Highlights

Thursday, May 22, 2014

From Dragonfly: I'm Going Home!!!

I keep singing in my head, "I'm going home, I'm going home, tell the world I'm coming home..." It's a catchy toon that I can't quite stop - except for when the song, "I will always love you," is stuck in there... "If I could stay, I would only be in the way, so I'll go, but I'll know, I'll think of you every step of the way...." Not sure why Whitney Houston's song is stuck in my head at times, but it is there annoying me. So, I think I prefer my little "I'm going home, I'm going home, tell the world, I'm coming home," to the other, but I dare not sing either out loud... for fear that I will scare folks with my voice (and also because no one needs to add any amount of noise to this already loud place.)

Anyway, the jingle got stuck in my head a couple weeks ago... when I started to actually feel that I may be leaving here. Well, it's official. My electronic file was updated yesterday afternoon with my new date. I am getting my home confinement - and it starts May 28th. As you know, had I not been pushing, prodding, begging, etc., this would not be happening. Remember to be your own advocate and make sure your paperwork is getting done and is followed up on.

I do not have travel plans yet. Although, it occurred to me that since I am not allowed to give myself my own injection, and since the 26th is a holiday, I will need an injection on the 27th. If that is the case, then I will need to be flown home so that I can be here for my injection on the 27th and still to the halfway house on the 28th. Issue resolved. Of course, that is logic. The cost of a flight is only dollars more than the cost of a bus ticket. So, I pray they do say that I have to be flown home. A couple hour flight, with one change-over, is so much better than 30 hours or so in a bus! I'm not sure I could do enough stretching to not come off the bus looking like I am still seated (my body frozen in that pose...). :-)
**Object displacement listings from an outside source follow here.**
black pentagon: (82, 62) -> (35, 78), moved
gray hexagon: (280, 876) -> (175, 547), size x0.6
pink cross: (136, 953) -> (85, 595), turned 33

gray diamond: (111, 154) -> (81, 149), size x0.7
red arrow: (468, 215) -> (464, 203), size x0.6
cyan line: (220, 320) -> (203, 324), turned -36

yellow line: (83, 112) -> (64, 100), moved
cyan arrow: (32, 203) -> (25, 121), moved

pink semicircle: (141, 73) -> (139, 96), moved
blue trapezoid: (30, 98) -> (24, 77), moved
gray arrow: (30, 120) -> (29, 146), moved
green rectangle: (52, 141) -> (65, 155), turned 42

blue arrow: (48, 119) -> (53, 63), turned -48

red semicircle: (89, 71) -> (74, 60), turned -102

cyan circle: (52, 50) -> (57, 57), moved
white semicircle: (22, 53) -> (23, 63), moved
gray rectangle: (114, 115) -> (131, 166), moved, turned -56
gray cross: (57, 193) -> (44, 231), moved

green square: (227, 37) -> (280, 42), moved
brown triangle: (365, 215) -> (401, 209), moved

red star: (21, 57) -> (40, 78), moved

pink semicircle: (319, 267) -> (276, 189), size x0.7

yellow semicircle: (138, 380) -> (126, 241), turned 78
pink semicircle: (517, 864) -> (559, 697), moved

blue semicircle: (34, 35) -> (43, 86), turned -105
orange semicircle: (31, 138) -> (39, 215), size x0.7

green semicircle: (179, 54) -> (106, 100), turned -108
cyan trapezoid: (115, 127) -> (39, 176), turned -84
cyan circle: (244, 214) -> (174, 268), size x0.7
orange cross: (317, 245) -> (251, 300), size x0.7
Freckles also moved her case forward yesterday, and signed her release papers. It's been over a month since she was first called to do so. Finally, yesterday, they were ready to do it. She will get out of here for her halfway house on time - in July - right after her RDAP graduation. For a nearly 3 year sentence, with RDAP, she will only serve less than 11 months. I'm so very happy for her. She, too, needs to be able to move forward with her life, with her supportive husband, and enjoy her life. She is such a good person. She is one person I know I was meant to meet! We figure that we wouldn't have ended up at the same prison no matter what, because it was meant to be.

Sporty has been working overtime on my behalf to try to figure out what we can about my stay at the halfway house. It will be up to a week, but I hope much shorter. I will need clothing dropped off for me there - the list is very explicit on what is and is not allowed. I can have my cell phone - but can only use it off property (when I have appointments). They aren't happy that I have a doctor's appointment so soon after my arrival, but Sporty explained that the BOP required it for my injection. They will require me to leave no earlier than a certain time, have a note from the doctor showing the time the appointment ended, and be back within a specific amount of time from there. No stops. I'm still in custody, technically, and I certainly do not want to have to come back to prison! Breaking my home confinement/halfway house rules would result in, "I'm going back, I'm going back, I screwed up and I'm going back..." it's not as catchy a jingle and DEFINITELY one I don't want to EVER sing in my head. I will do whatever I'm told I must, because once I am on the other side of the barbed wire fences, I never want to walk back in. Ever.